But BYU made it clear that university officials were taking the signs down. “The flyers were not approved and since have been and will be taken down,” said university spokesperson Carri Jenkins.

The flyer depicts a raining cloud with rainbow-colored raindrops and “Has the raYnbow got you seeking shelter from the storm?” written over it. Underneath, there’s what appears to be a family holding up an umbrella with “FamProc” written on it.

“On March 4th, LGBT activists are protesting church teachings on BYU campus,” it reads. “Instead, faithful members will show their support for the Family Proclamation by wearing BYU swag and carrying or wearing an umbrella. Join us.”

Students found flyers on March 2 advertising a counter-protest to Color the Campus “rainbow day” planned for March 4. BYU tweeted that this is not a university-approved event and the flyers are being removed (@Txtofmormonism on Twitter)

It is unclear what exact group or individuals planned the protest, but it appears to be in connection with #DezNat on Twitter. DezNat stands for Deseret Nation. Those who use the hashtag often defend The Family Proclamation, sometimes criticizing BYU.

BYU alumna Suzie Pilkington tweeted a photo of the flyer, which is now deleted. Her friend Jonathan Whitmore, a gay BYU senior, sent her the photo after he saw the flyers on campus. She said she was disheartened and sad to see it.

Along with the photo Pilkington wrote, “For all my BYU baddies who have seen this flyer today, please please know there is a place for you and you are loved. This flyer only represents the dumb close-minded few who don’t understand.”

BYU responded to the flyer an hour after Pilkington posted it by tweeting, “This is not a university-approved/sponsored event & these fliers are currently being removed.”
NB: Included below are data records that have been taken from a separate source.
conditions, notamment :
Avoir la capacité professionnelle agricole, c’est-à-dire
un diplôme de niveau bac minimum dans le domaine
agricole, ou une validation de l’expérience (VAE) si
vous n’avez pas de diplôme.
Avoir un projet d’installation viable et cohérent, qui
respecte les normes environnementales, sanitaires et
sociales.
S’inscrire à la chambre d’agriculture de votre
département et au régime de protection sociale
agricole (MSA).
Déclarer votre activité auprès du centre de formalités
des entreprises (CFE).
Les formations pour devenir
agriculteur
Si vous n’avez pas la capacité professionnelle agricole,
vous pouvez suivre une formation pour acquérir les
Whitmore said he thought the university’s response was “awesome,” commending its quick handling of the situation.

BYU alum Suzie Pilkington tweeted a photo of the flyers advertising a counter-protest to “Rainbow Day.” BYU responded and said the event is not approved or sponsored by the university and the flyers are being removed.
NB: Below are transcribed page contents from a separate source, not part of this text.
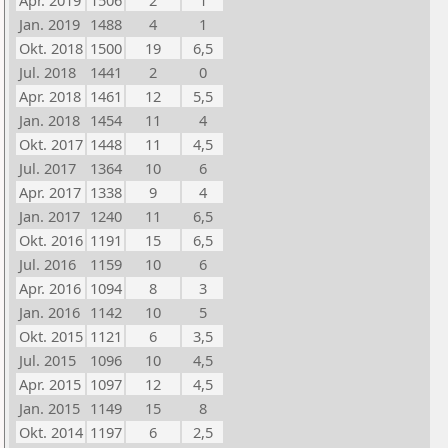
Apr. 2019
1506
2
1
Jan. 2019
1488
4
1
Okt. 2018
1500
19
6,5
Jul. 2018
1441
2
0
Apr. 2018
1461
12
5,5
Jan. 2018
1454
11
4
Okt. 2017
1448
11
4,5
Jul. 2017
1364
10
6
Apr. 2017
1338
9
4
Jan. 2017
1240
11
6,5
Okt. 2016
1191
15
6,5
Jul. 2016
1159
10
6
Apr. 2016
1094
8
3
Jan. 2016
1142
10
5
Okt. 2015
1121
6
3,5
Jul. 2015
1096
10
4,5
Apr. 2015
1097
12
4,5
Jan. 2015
1149
15
8
Okt. 2014
1197
6
2,5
Whitmore said he was initially confused by the flyer, as it appeared to mimic the style BYU uses for its advertisements. After he read it, it became very clear that it was not sponsored by the university.

While he described seeing the flyer as a “gut punch,” he said it doesn’t really hurt that much after all that’s gone on.
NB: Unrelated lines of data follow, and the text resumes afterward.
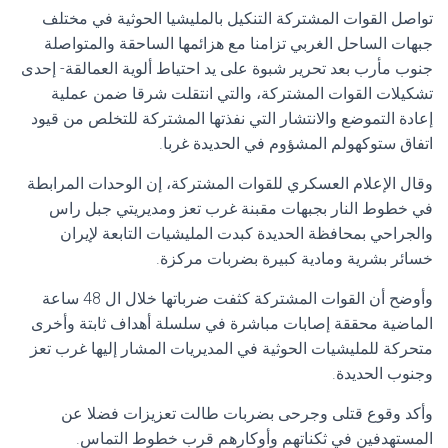
تواصل القوات المشتركة التنكيل بالمليشيا الحوثية في مختلف
جبهات الساحل الغربي تزامنا مع هزائمها الساحقة والمتواصلة
جنوب مأرب بعد تحرير شبوة على يد احتياط ألوية العمالقة- إحدى
تشكيلات القوات المشتركة، والتي انتقلت شرقا ضمن عملية
إعادة التموضع والانتشار التي نفذتها المشتركة للتخلص من قيود
اتفاق ستوكهولم المشؤوم في الحديدة غربا.
وقال الإعلام العسكري للقوات المشتركة، إن الوحدات المرابطة
في خطوط النار بجبهات مقبنة غرب تعز ومديريتي جبل راس
والجراحي بمحافظة الحديدة كبدت المليشيات التابعة لإيران
خسائر بشرية ومادية كبيرة بضربات مركزة.
وأوضح أن القوات المشتركة كثفت ضرباتها خلال ال 48 ساعة
الماضية محققة إصابات مباشرة في سلسلة أهداف ثابتة وأخرى
متحركة للمليشيات الحوثية في المديريات المشار إليها غرب تعز
وجنوب الحديدة.
وأكد وقوع قتلى وجرحى بضربات طالت تعزيزات فضلا عن
المستهدفين في ثكناتهم وأوكارهم قرب خطوط التماس.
“It’s hard being a gay BYU student,” Whitmore said. “Most of us live the Honor Code just like the straight students do, but there’s just reminders everywhere that it’s kind of easy to feel like a second-class member of the Church. It’s hard, but you get used to it I guess.”

Pilkington said she made the post to show solidarity towards the LGBT students who follow her, but didn’t expect it to become as controversial as it did.

She later removed the Tweet and posted a “Rainbow Day” advertisement instead. “I took it down because I didn’t want to give them the satisfaction,” she said. “We don’t need to focus on that flyer and the people associated with it.”

From what she’s seen, Pilkington described DezNat as a small group of radicalists who are “pretty hateful.”

Twitter user @Matthew_7_14 tweeted this in response to BYU’s removal of “Rainbow Day” counter-protest flyers. He declined to do an interview with The Daily Universe.

Many of the critical tweets in response to BYU’s decision to remove the flyers were from people online who use the hashtag #DezNat. One in particular from Twitter user @Matthew_7_14 said, “We are taking BYU back.” He declined to do an interview with The Daily Universe, telling the reporter, “I don’t speak to journalists.”

Another user @yagirlstacy_ wrote, “Someone tell @Ch_JesusChrist that their school doesn’t support the teachings of The Church.”

@NotYourBishop tweeted, “I’m not saying that I would burn #BYU to the ground, but what I am saying is that if it caught on fire and I had a fleet of fire trucks right next to the university, I would pretend that we were out of water.”

“Rainbow Day” is still scheduled for Thursday, March 4. Color the Campus tweeted that it isn’t a protest, but rather a day for LGBT students and faculty to wear rainbow in support of the community.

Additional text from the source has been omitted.